Des gènes errants - Clap 42 – Egarement
Bonjour la Smala-vie-comme au cinéma
(clap 42)
Si tu prends la lecture de ces petits textes en cours de route, arrête-toi de suite !.... Tu ne vas rien comprendre ! Il te faut revenir au tout premier texte, celui du 4 septembre 2023, intitulé « Ça part de là », et respecter l’ordre chronologique des claps…
Si tu es assidu-e depuis le 4 septembre
2023, tu auras remarqué que, désormais, cette histoire trace son chemin. Alors
ensemble, poursuivons-là…
Bonne lecture !
Ludivine est allongée sur le canapé du salon. Elle songe à sa mère. Pour l’heure, elle n’en a qu’un souvenir olfactif enfoui, fugace, une douceur de fourrure, des sensations à fleur de peau rangées hermétiquement dans son cerveau et tout au fond de ses entrailles. Seules la senteur du lilas et la douceur d’une couverture sous ses doigts sont susceptibles de la rappeler à son bref et lointain souvenir. Et puis, les critiques aussi, tout ce qu’elle a entendu à son sujet dans la maison de maître au perron éboulé et au portail fermé. Elle se méfie de ses souvenirs ; ils peuvent avoir été plantés dans le terreau de sa mémoire, à son insu…. Elle a toujours ce sentiment que le mot « maman », c’est un gros mot, vouloir la retrouver, une rébellion.
Malgré
ce, Ludivine veut retrouver sa mère, c’est décidé.
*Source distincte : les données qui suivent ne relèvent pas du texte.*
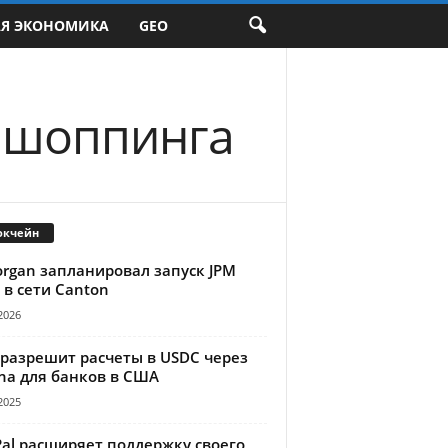
АЯ ЭКОНОМИКА
GEO
 шоппинга
окчейн
organ запланировал запуск JPM
 в сети Canton
2026
 разрешит расчеты в USDC через
na для банков в США
2025
Pal расширяет поддержку своего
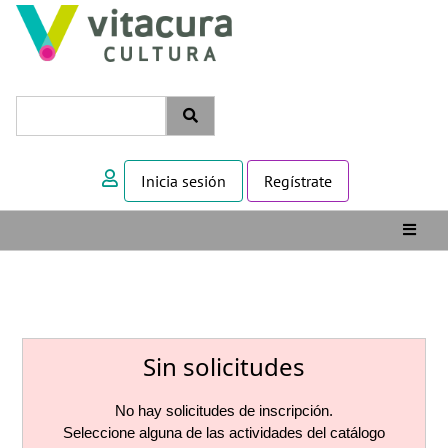
Inicia sesión
Regístrate
Sin solicitudes
No hay solicitudes de inscripción.
Seleccione alguna de las actividades del catálogo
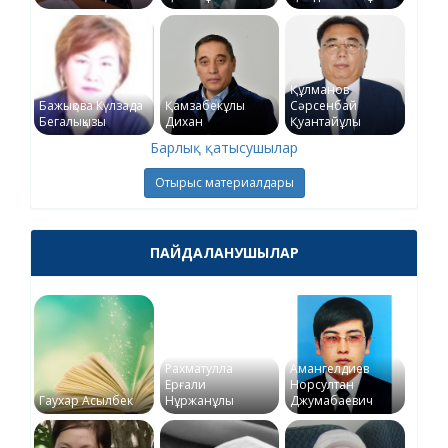
Құлманов
Бажықова Күлзада
Қамзабекұлы
Сәрсенбай
Бегалықызы
Дихан
Қуантайұлы
Барлық қатысушылар
Отырыс материалдары
ПАЙДАЛАНУШЫЛАР
Рахматулла
Амангелдиев
Ерғали
Норсултан
Гаухар Асылбек
Нұржанұлы
Джумабаевич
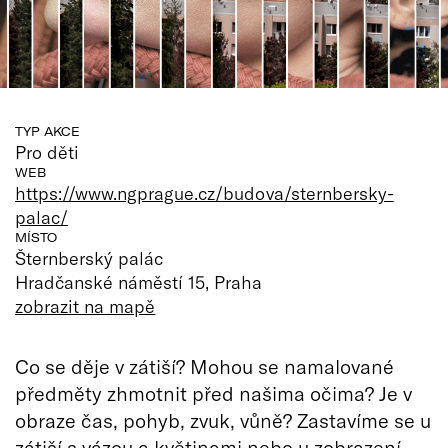
TYP AKCE
Pro děti
WEB
https://www.ngprague.cz/budova/sternbersky-
palac/
MÍSTO
Šternberský palác
Hradčanské náměstí 15, Praha
zobrazit na mapě
Co se děje v zátiší? Mohou se namalované
předměty zhmotnit před našima očima? Je v
obraze čas, pohyb, zvuk, vůně? Zastavíme se u
zátiší s vázou a květinami nebo u zobrazení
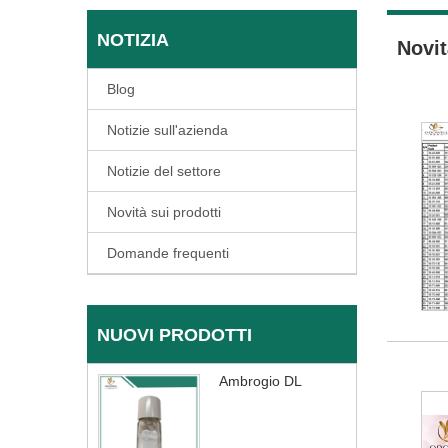
NOTIZIA
Novit
Blog
Notizie sull'azienda
Notizie del settore
Novità sui prodotti
Domande frequenti
NUOVI PRODOTTI
Ambrogio DL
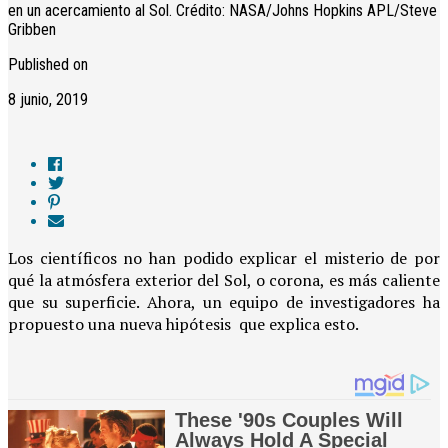
en un acercamiento al Sol. Crédito: NASA/Johns Hopkins APL/Steve
Gribben
Published on
8 junio, 2019
Los científicos no han podido explicar el misterio de por
qué la atmósfera exterior del Sol, o corona, es más caliente
que su superficie. Ahora, un equipo de investigadores ha
propuesto una nueva hipótesis que explica esto.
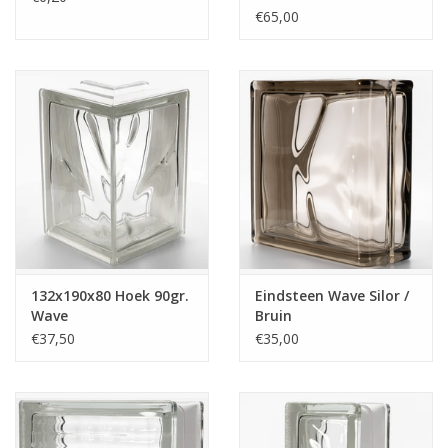
dik
€65,00
132x190x80 Hoek 90gr.
Eindsteen Wave Silor /
Wave
Bruin
€37,50
€35,00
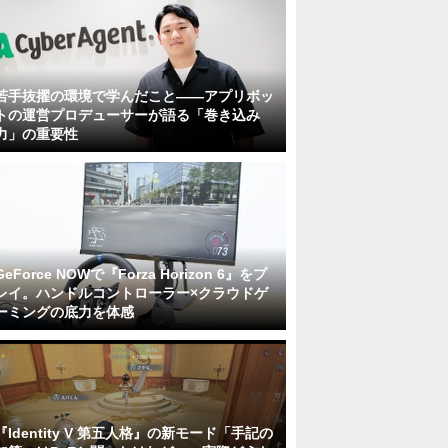
若手抜擢の環境で学んだこと――アプリボッ
トの運営プロデューサーが語る「巻き込み
力」の重要性
GeForce NOWで『Forza Horizon 6』をプ
レイ。ハンドルコントローラー×クラウドゲ
ーミングの底力を体感
『Identity V 第五人格』の新モード「手記の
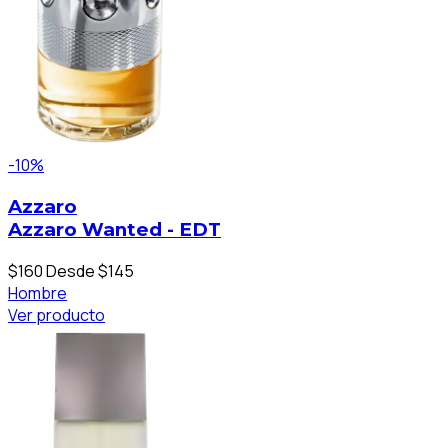
-10%
Azzaro
Azzaro Wanted - EDT
$160
Desde $145
Hombre
Ver producto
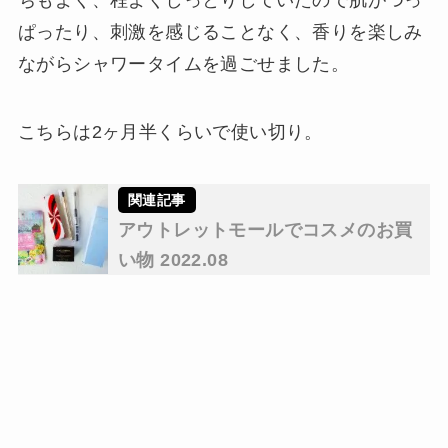
ちもよく、程よくしっとりしていたので肌がつっ
ぱったり、刺激を感じることなく、香りを楽しみ
ながらシャワータイムを過ごせました。
こちらは2ヶ月半くらいで使い切り。
アウトレットモールでコスメのお買
い物 2022.08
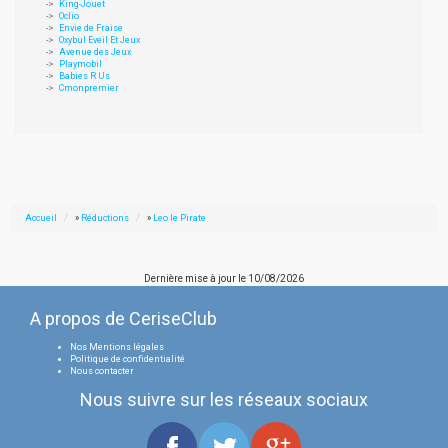
King-Jouet
Oclio
Envie de Fraise
Oxybul Eveil Et Jeux
Avenue des Jeux
Playmobil
Babies R Us
Cmonpremier
Accueil
»
Réductions
»
Leo le Pirate
Dernière mise à jour le
10/08/2026
A propos de CeriseClub
Nos Mentions légales
Politique de confidentialité
Nous contacter
Nous suivre sur les réseaux sociaux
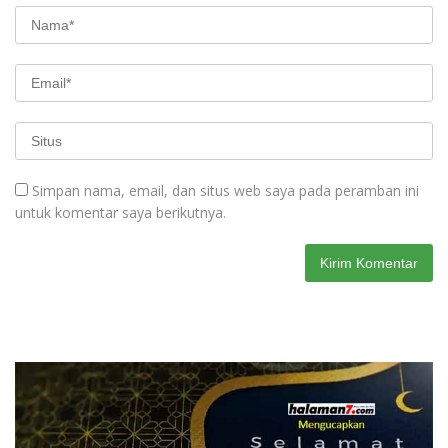
Simpan nama, email, dan situs web saya pada peramban ini
untuk komentar saya berikutnya.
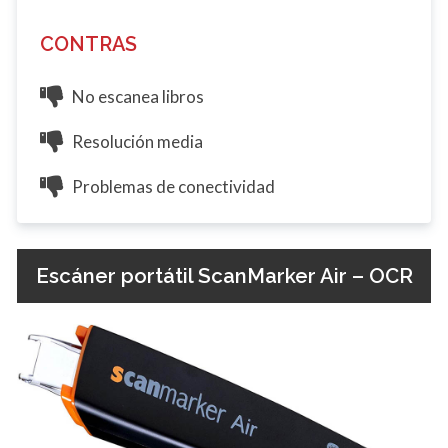
CONTRAS
No escanea libros
Resolución media
Problemas de conectividad
Escáner portátil ScanMarker Air – OCR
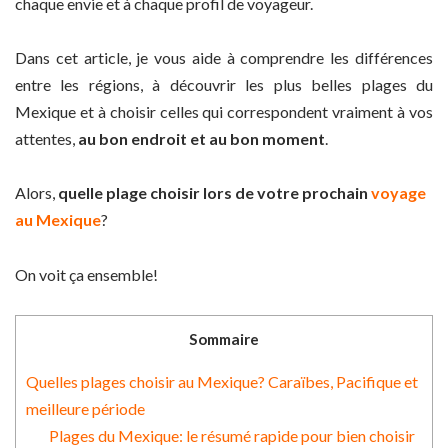
chaque envie et à chaque profil de voyageur.
Dans cet article, je vous aide à comprendre les différences
entre les régions, à découvrir les plus belles plages du
Mexique et à choisir celles qui correspondent vraiment à vos
attentes,
au bon endroit et au bon moment
.
Alors,
quelle plage choisir lors de votre prochain
voyage
au Mexique
?
On voit ça ensemble!
Sommaire
Quelles plages choisir au Mexique? Caraïbes, Pacifique et
meilleure période
Plages du Mexique: le résumé rapide pour bien choisir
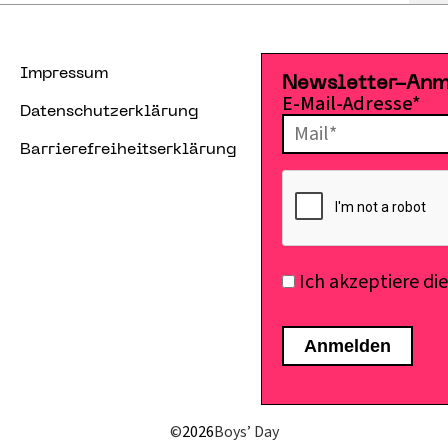
Impressum
Newsletter-An
E-Mail-Adresse*
Datenschutzerklärung
Barrierefreiheitserklärung
Ich akzeptiere di
©
2026
Boys’ Day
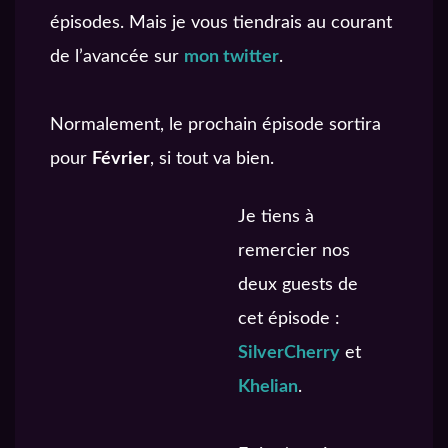
épisodes. Mais je vous tiendrais au courant
de l’avancée sur
mon twitter
.
Normalement, le prochain épisode sortira
pour
Février
, si tout va bien.
Je tiens à
remercier nos
deux guests de
cet épisode :
SilverCherry
et
Khelian
.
Elle a cette occasion de
lever le voile léger de l’abandon et savoir ce qui se cache derrière. Anna,
elle, elle est morte, elle ne reviendra pas, il n’y a plus rien à espérer. Sa
mère, elle, elle est quelque part, tous les espoirs lui sont permis. Pour la
retrouver, Ludivine veut décider du lieu et du moment, même si tout au fond
d’elle, au fond de ses entrailles, une forme d’impatience la projette hors de
l’instant, hors de son canapé.
Cependant,
elle ne bouge pas, épuisée de sa semaine, de ses allées-retours et de toutes
ses émotions. Elle ne bouge pas et ça va avec son besoin de se faire discrète. La
discrétion, ça a toujours été son fort. Aucune raison que ça ne change. Elle ne
veut pas s’imposer. Déjà, dès sa naissance, en arrivant fille, elle avait
désobéi ; c’est un garçon qu’on attendait. Arriver à la vie sur une
déception oblige à prendre le moins de place possible. Et puis, ensuite, Ludivine
a grandi dans l’espace restreint que le père et ses démons ont bien voulu lui
laisser. A présent, livrée à elle-même, dans les murs de son petit appartement,
en compagnie de Marc, elle rêve d’étendre cet espace restreint bien au-delà.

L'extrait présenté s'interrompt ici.